Have you ever stopped to think about how manufacturers like Gigabyte are able to cram so much high-end PC hardware into a notebook without sacrificing performance, or turning notebooks into portable heaters?

The answer is quite simple: with incredibly clever and highly efficient cooling technology.

High-end gaming notebooks have beastly CPUs and GPUs that can deliver the performance PC gamers need on the go, but those components tend to generate a massive amount of heat that needs to be managed.

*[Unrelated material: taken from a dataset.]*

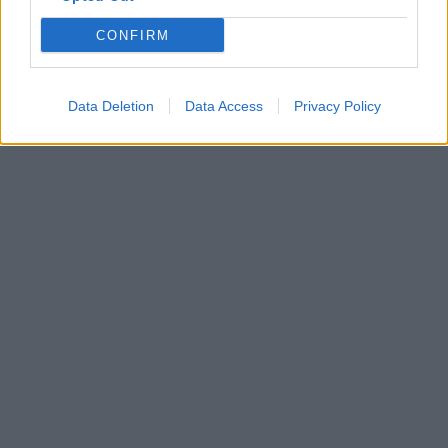
CONFIRM
Data Deletion
Data Access
Privacy Policy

A GTX 980M for example has a thermal design power (TDP) envelope of 125W. For reference, that’s about the same amount of power a street lamp uses, being pushed around the nanoscale electron pathways in a silicon chip.

While NVIDIA claims that graphics chip can operate at a maximum of 98 degrees centigrade, it’s best to deal with heat before it reaches that level and starts throttling performance.

Never mind the fact that over time, excessive temperatures can, and do damage system components and reduce the machine’s lifespan. There’s also the fact that a hot notebook is not the most comfortable thing to use.

Gigabyte has a rather clever way of dealing with the temperatures that its P35 notebooks produce: by making use of dual fans and heat pipes in new ways that are a lot more efficient.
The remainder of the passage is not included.